Activities Location

Where it Happens: Actual vs Symbolic Locations

Actual activities are meant to change business contexts, either directly on object states, or indirectly on agent expectations; as a consequence, their execution will necessarily  have to be mapped to objects and agents locations. While symbolic activities can be performed wherever computing resources are at hand, symbolic dependencies may also have to take into account distributed locations.

Since system architectures will be directly affected by accesses to objects and synchronization, constraints on address spaces and time scalesof activities should be defined up front, especially for distributed activities involving different clocks.

Actual locations are out somewhere, symbolic ones are nowhere to be found (Marc Chagall).
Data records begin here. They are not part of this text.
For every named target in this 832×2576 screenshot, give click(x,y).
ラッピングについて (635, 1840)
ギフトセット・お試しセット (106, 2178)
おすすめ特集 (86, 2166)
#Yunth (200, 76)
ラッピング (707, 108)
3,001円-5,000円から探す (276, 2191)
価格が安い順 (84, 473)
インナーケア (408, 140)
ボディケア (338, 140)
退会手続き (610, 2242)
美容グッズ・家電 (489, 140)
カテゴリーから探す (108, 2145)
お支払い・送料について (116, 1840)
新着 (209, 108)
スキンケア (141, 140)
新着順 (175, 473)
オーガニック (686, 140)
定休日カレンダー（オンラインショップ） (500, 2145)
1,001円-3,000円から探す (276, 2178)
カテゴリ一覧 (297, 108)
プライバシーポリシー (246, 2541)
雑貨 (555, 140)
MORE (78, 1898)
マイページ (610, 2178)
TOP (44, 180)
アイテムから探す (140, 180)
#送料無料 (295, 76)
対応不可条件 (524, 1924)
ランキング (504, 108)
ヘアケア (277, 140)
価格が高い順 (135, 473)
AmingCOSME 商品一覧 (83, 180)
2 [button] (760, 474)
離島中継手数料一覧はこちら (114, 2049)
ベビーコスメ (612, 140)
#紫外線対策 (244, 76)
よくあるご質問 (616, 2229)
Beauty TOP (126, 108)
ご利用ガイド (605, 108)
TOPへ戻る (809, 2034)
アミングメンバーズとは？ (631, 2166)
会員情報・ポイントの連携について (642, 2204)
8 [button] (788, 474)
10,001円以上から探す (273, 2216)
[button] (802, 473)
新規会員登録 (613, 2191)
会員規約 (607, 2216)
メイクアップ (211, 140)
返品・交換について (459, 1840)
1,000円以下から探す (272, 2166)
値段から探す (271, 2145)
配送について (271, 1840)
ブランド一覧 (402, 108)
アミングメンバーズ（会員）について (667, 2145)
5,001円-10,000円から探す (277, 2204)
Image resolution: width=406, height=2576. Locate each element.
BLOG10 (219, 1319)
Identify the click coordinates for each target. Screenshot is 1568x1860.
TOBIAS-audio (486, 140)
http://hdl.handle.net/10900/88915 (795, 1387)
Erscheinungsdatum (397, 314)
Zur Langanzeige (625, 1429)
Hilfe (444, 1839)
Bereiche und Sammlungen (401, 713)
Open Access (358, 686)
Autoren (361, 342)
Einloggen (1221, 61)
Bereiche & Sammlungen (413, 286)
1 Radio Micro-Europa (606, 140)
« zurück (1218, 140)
Accesses, Authorizations, Synchronization

From a business perspective locations are set by the origin of events, if any, affecting the activity, ie the location of the agents at the source. From a system perspective the architecture will will have to map the locations of entry points with those of targeted resources, and introduce some communication mechanism if time is set by different clocks. Hence, if architectural constraints are to be properly identified at requirements level then mapped into archetypes at design level, activities must be decomposed so that execution units may be set in single address spaces, to be run under single clocks.

Distributed activities rely on timely communication

That decomposition is essential if identification and authorizations are to be properly managed: access rights being assessed at system entry points, they must subsequently be managed within the corresponding location.